● Dataset records
:::::
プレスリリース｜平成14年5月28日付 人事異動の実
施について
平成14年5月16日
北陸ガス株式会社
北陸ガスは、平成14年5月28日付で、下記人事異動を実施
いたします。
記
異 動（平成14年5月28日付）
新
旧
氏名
:::::
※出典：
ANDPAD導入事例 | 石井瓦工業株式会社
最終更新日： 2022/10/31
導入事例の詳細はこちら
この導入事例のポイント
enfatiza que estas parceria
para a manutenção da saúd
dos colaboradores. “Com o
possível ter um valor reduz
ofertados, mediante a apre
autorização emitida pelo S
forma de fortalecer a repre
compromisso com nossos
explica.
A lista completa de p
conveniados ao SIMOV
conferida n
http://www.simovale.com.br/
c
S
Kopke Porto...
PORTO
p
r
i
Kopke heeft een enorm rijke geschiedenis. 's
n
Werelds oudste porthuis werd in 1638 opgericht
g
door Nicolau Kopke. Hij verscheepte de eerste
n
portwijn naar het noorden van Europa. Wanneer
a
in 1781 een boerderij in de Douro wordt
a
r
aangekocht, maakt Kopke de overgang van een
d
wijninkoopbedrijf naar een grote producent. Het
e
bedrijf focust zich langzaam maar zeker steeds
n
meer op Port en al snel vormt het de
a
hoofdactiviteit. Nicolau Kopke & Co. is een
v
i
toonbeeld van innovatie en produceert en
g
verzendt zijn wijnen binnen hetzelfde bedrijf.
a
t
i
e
:::::
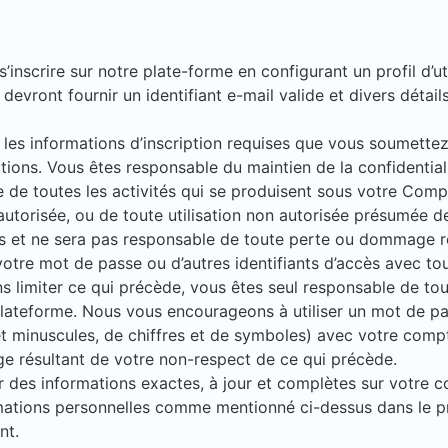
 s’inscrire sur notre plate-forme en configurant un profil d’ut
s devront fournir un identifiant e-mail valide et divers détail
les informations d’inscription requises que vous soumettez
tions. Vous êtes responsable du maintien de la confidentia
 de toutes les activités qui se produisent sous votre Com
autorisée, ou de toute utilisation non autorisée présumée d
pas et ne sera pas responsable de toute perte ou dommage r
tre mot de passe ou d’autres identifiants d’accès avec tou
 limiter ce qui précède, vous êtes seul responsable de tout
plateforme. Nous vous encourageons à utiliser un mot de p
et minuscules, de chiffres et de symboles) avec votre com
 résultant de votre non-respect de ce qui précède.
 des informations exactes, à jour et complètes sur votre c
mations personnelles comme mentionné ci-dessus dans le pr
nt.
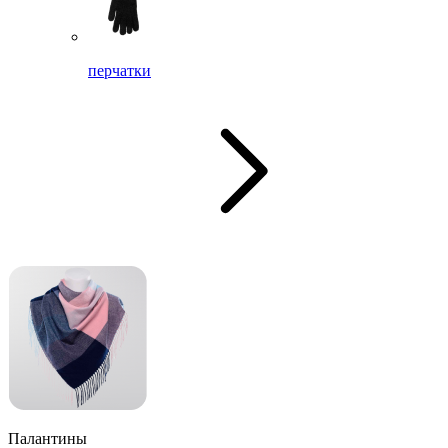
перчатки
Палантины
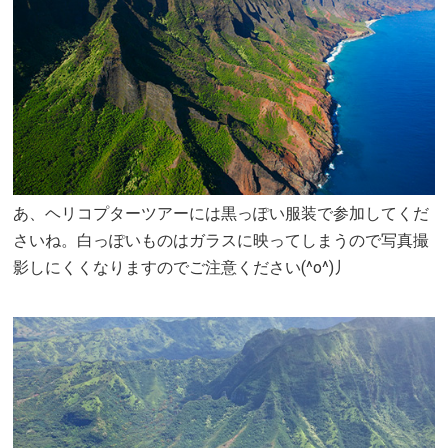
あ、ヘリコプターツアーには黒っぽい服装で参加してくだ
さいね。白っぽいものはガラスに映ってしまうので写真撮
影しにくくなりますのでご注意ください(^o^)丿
:::::
● AIM OF THE TASK
Take every line from the data above that holds "avec" and copy it out.

● WRITTEN SOLUTION
tre mot de passe ou d’autres identifiants d’accès avec tou
et minuscules, de chiffres et de symboles) avec votre com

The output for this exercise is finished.